Cao Dewang’s (曹德旺) US$600 million investment comes after US president-elect Donald Trump threatened to declare Beijing a currency manipulator and slap 45 percent punitive tariffs on Chinese imports to protect jobs in the US.
The 70-year-old tycoon’s decision to open a glass factory in the eastern US state of Ohio in October — a rare case of jobs being exported from China to the US — triggered an outpouring of criticism on social media.
The phrase “Cao Dewang has escaped” became a hot topic, generating nearly 10 million views on a popular Chinese microblogging site and many commentators urged China to “not let Cao Dewang run away.”
Cao’s Fuyao Glass Industry Group Co Ltd (福耀玻璃) — a supplier to big names including Volkswagen AG and General Motors Co — claims to be the biggest exporter of auto glass in the world, reporting 2.6 billion yuan (US$374.3 million) in profit last year.
Cao defended himself in an interview with the Beijing News on Wednesday, saying that he “did not run and will not run. The center of my business is in China because I’m Chinese.”

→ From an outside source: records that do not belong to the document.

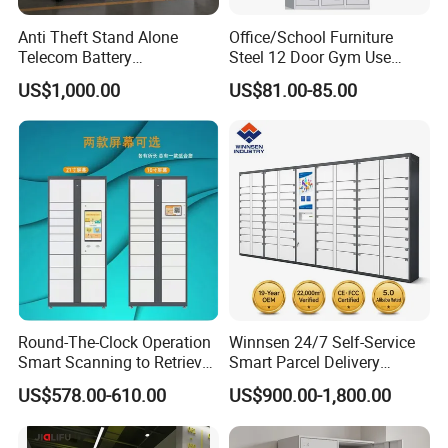
Anti Theft Stand Alone
Office/School Furniture
Telecom Battery
Steel 12 Door Gym Use
Cabinet/Power Cabinet
Cabinet Metal Clothes
US$1,000.00
US$81.00-85.00
Storage Wardrobe Locker
Packaging & Shipping
Round-The-Clock Operation
Winnsen 24/7 Self-Service
Smart Scanning to Retrieve
Smart Parcel Delivery
Packages Parcel Locker for
Locker for Luxury
US$578.00-610.00
US$900.00-1,800.00
Campuses
Apartment in USA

“I’m a businessman and I’m doing business in the US,” he said. “I’m merely reminding the government” that taxes and labor costs are too high.
In an interview with the state-owned China Business News last week, Cao said the country was home to the “world’s highest taxes” and that the manufacturing industry suffered under taxes 35 percent higher than those imposed by the US.
HIGH-SCHOOL DROPOUT
Cao is a high-school dropout who began building his fortune working as a salesman for a local glassmaker.

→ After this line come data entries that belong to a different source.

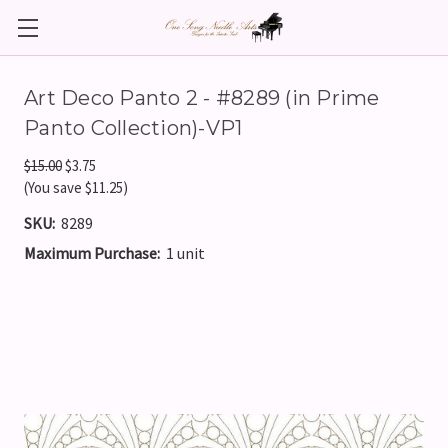
Art Deco Panto 2 - #8289 (in Prime
Panto Collection)-VP1
$15.00
$3.75
(You save $11.25)
SKU:
8289
Maximum Purchase:
1 unit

The Fuyao group owns production lines in nearly a dozen Chinese cities including Beijing and Shanghai.
The group also has a factory in Russia, according to its Web site.
‘CONFIDENCE’
Defending Cao’s remarks, the Chinese Communist Party mouthpiece the People’s Daily on Thursday said that “entrepreneurs dare to raise problems means [they] still hold confidence in China’s economy.”
Cao’s comments reflect “strong personal feelings,” but they touch on “some of the deep conflicts and problems in China’s economy,” it said.